Skip every picture and copy only the lines from the one containing "апартамент в" to the final line of the records below.

"""

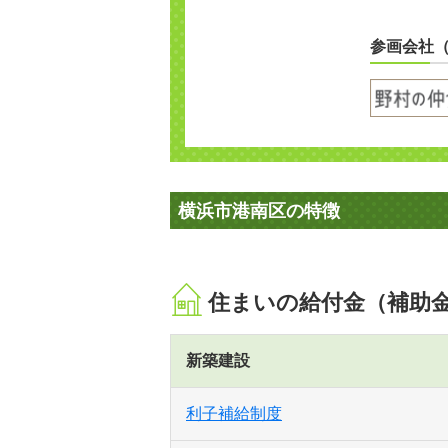
参画会社
横浜市港南区の特徴
住まいの給付金（補助
新築建設
利子補給制度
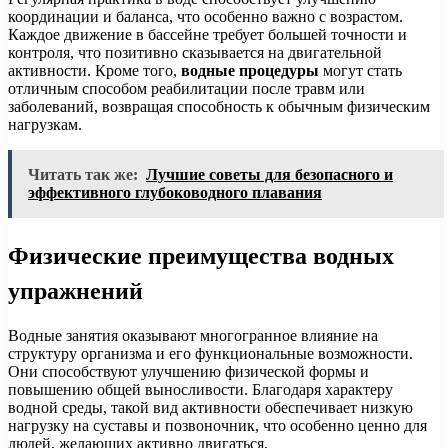
координации и баланса, что особенно важно с возрастом.
Каждое движение в бассейне требует большей точности и
контроля, что позитивно сказывается на двигательной
активности. Кроме того,
водные процедуры
могут стать
отличным способом реабилитации после травм или
заболеваний, возвращая способность к обычным физическим
нагрузкам.
Читать так же:
Лучшие советы для безопасного и
эффективного глубоководного плавания
Физические преимущества водных
упражнений
Водные занятия оказывают многогранное влияние на
структуру организма и его функциональные возможности.
Они способствуют улучшению физической формы и
повышению общей выносливости. Благодаря характеру
водной среды, такой вид активности обеспечивает низкую
нагрузку на суставы и позвоночник, что особенно ценно для
людей, желающих активно двигаться.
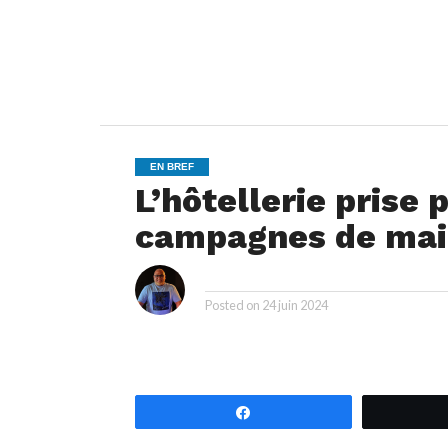
EN BREF
L’hôtellerie prise 
campagnes de mai
i
By
Posted on
24 juin 2024
Partagez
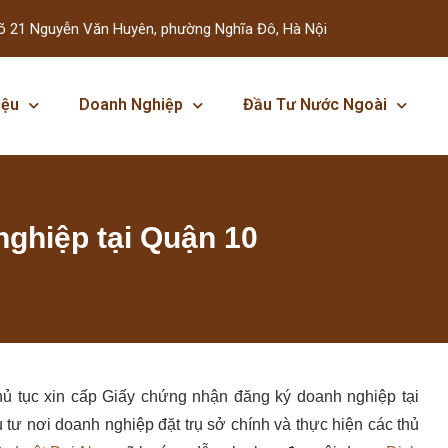
õ 21 Nguyễn Văn Huyên, phường Nghĩa Đô, Hà Nội
iệu
Doanh Nghiệp
Đầu Tư Nước Ngoài
nghiệp tại Quận 10
hủ tục xin cấp Giấy chứng nhận đăng ký doanh nghiệp tại
ư nơi doanh nghiệp đặt trụ sở chính và thực hiện các thủ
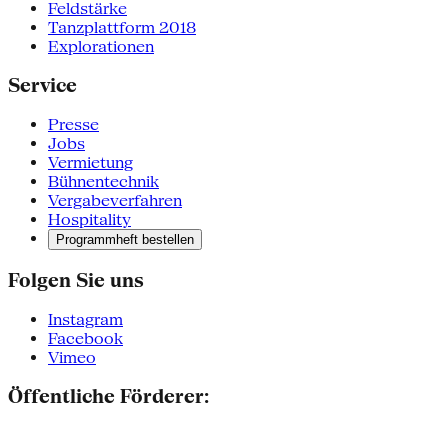
Feldstärke
Tanzplattform 2018
Explorationen
Service
Presse
Jobs
Vermietung
Bühnentechnik
Vergabeverfahren
Hospitality
Programmheft bestellen
Folgen Sie uns
Instagram
Facebook
Vimeo
Öffentliche Förderer:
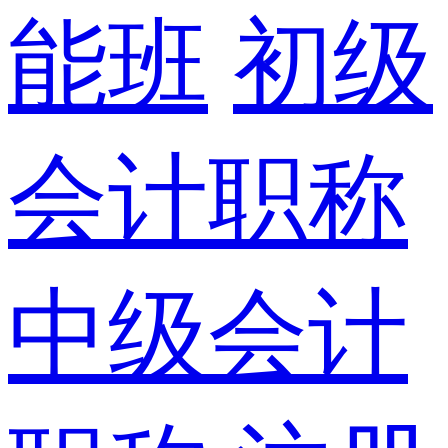
能班
初级
会计职称
中级会计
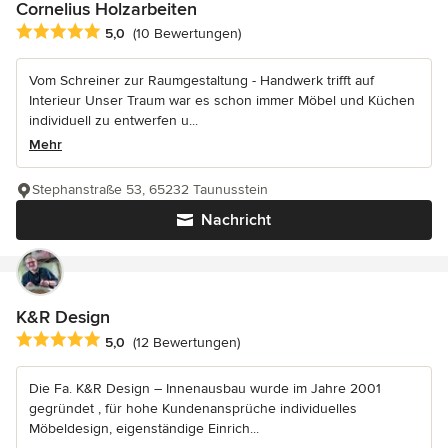
Cornelius Holzarbeiten
Durchschnittliche Bewertung: 5 von 5 Sternen
5,0
(10 Bewertungen)
Vom Schreiner zur Raumgestaltung - Handwerk trifft auf
Interieur Unser Traum war es schon immer Möbel und Küchen
individuell zu entwerfen u...
Mehr
Stephanstraße 53, 65232 Taunusstein
Nachricht
K&R Design
Durchschnittliche Bewertung: 5 von 5 Sternen
5,0
(12 Bewertungen)
Die Fa. K&R Design – Innenausbau wurde im Jahre 2001
gegründet , für hohe Kundenansprüche individuelles
Möbeldesign, eigenständige Einrich...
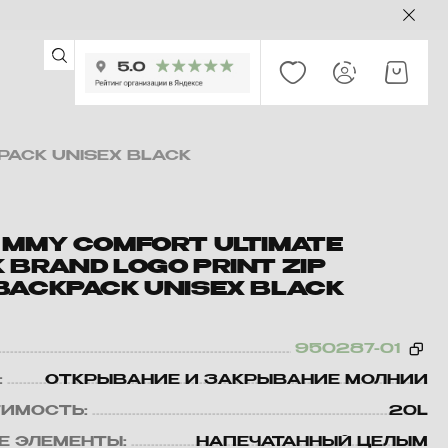
PACK UNISEX BLACK
 MMY COMFORT ULTIMATE
 BRAND LOGO PRINT ZIP
BACKPACK UNISEX BLACK
950287-01
:
ОТКРЫВАНИЕ И ЗАКРЫВАНИЕ МОЛНИИ
ИМОСТЬ:
20L
Е ЭЛЕМЕНТЫ:
НАПЕЧАТАННЫЙ ЦЕЛЫМ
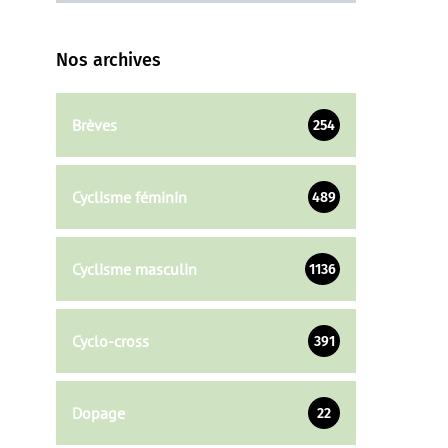
Nos archives
Brèves
254
Cyclisme féminin
489
Cyclisme masculin
1136
Cyclo-cross
391
Dopage
22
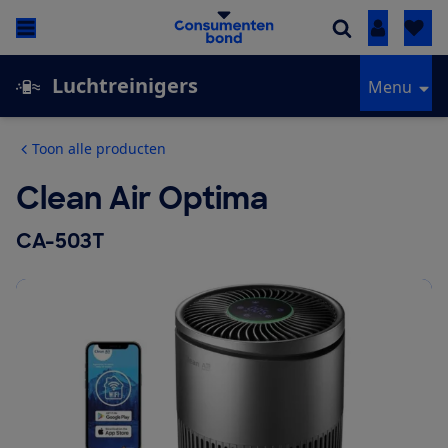
Inloggen
Luchtreinigers
Menu
Toon alle producten
Clean Air Optima
CA-503T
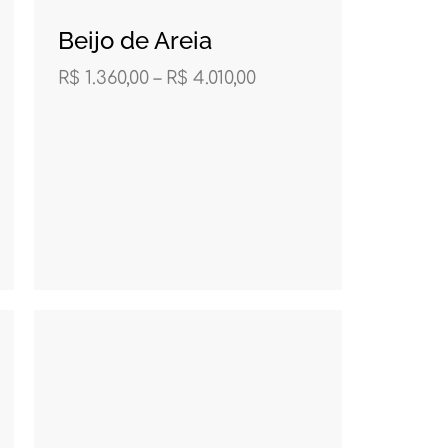
Beijo de Areia
R$
1.360,00
–
R$
4.010,00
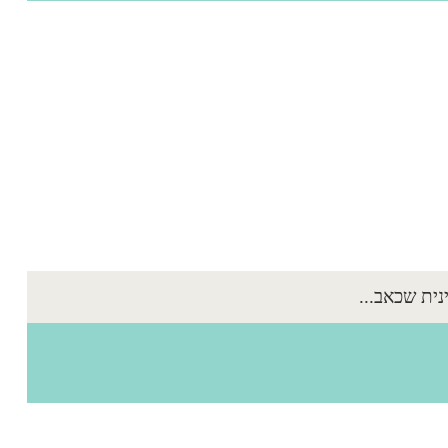
ית שכאב...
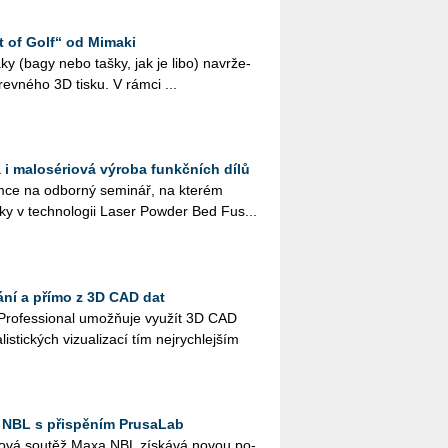
t of Golf“ od Mimaki
 vaky (bagy nebo tašky, jak je libo) na­vr­že­
­rev­né­ho 3D tisku. V rámci ...
 i malosériová výroba funkčních dílů
ce na od­bor­ný se­mi­nář, na kte­rém
­ky v tech­no­lo­gii Laser Pow­der Bed Fus...
ání a přímo z 3D CAD dat
Pro­fes­si­o­nal umož­ňuje vy­u­žít 3D CAD
lis­tic­kých vi­zu­a­li­za­cí tím nej­rych­lej­ším
 NBL s přispěním PrusaLab
­lo­vá sou­těž Maxa NBL zís­ká­vá novou po­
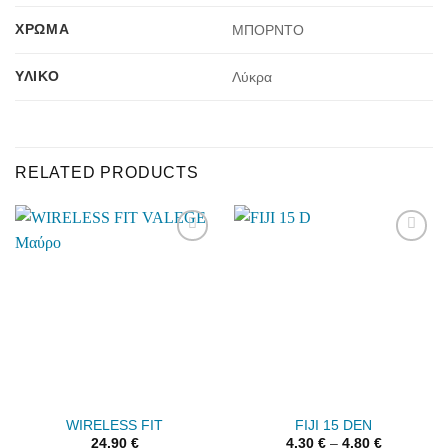
ΧΡΏΜΑ
ΜΠΟΡΝΤΟ
ΥΛΙΚΌ
Λύκρα
RELATED PRODUCTS
Add to
Add to
wishlist
wishlist
WIRELESS FIT
FIJI 15 DEN
24.90
€
4.30
€
–
4.80
€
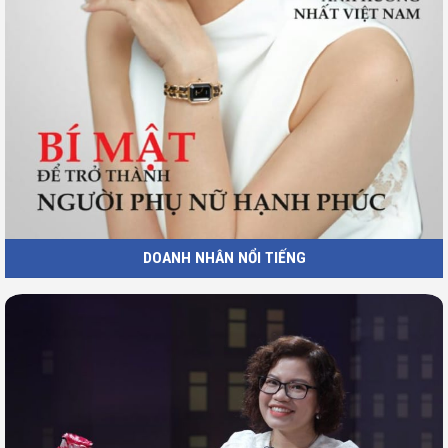
DOANH NHÂN NỔI TIẾNG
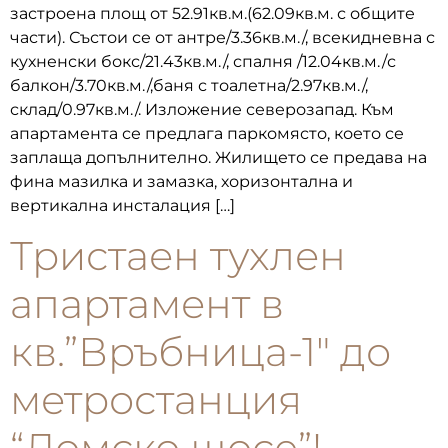
застроена площ от 52.91кв.м.(62.09кв.м. с общите
части). Състои се от антре/3.36кв.м./, всекидневна с
кухненски бокс/21.43кв.м./, спалня /12.04кв.м./с
балкон/3.70кв.м./,баня с тоалетна/2.97кв.м./,
склад/0.97кв.м./. Изложение северозапад. Към
апартамента се предлага паркомясто, което се
заплаща допълнително. Жилището се предава на
фина мазилка и замазка, хоризонтална и
вертикална инсталация […]
Тристаен тухлен
апартамент в
кв.”Връбница-1″ до
метростанция
“Ломско шосе”!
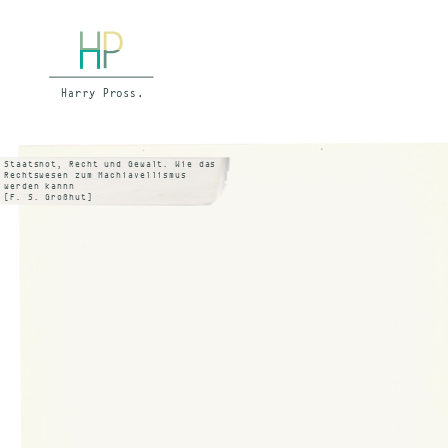
Staatsnot, Recht und Gewalt. Wie das
Rechtswesen zum Machiavellismus
werden kannn
[F. S. Großhut]
IN: DIE ZEIT, 30. 11. 1962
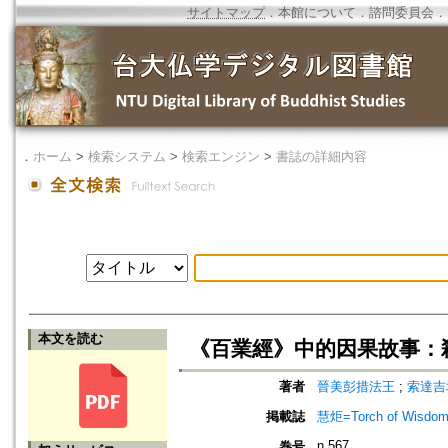
サイトマップ
．
本館について
．
諮問委員会
．
．
ホーム
>
検索システム
>
検索エンジン
>
書誌の詳細内容
本文を読む
《百業經》中的因果故事：
著者
晉美彭措法王
;
索達吉
掲載誌
慧炬=Torch of Wisdom
n.567
巻号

"""

■ Output of the task:
апартамент в
кв.”Връбница-1″ до
метростанция
“Ломско шосе”!
Staatsnot, Recht und Gewalt. Wie das
Rechtswesen zum Machiavellismus
werden kannn
[F. S. Großhut]
IN: DIE ZEIT, 30. 11. 1962
サイトマップ
．
本館について
．
諮問委員会
．
．
ホーム
>
検索システム
>
検索エンジン
>
書誌の詳細内容
本文を読む
《百業經》中的因果故事：
著者
晉美彭措法王
;
索達吉
掲載誌
慧炬=Torch of Wisdom
n.567
巻号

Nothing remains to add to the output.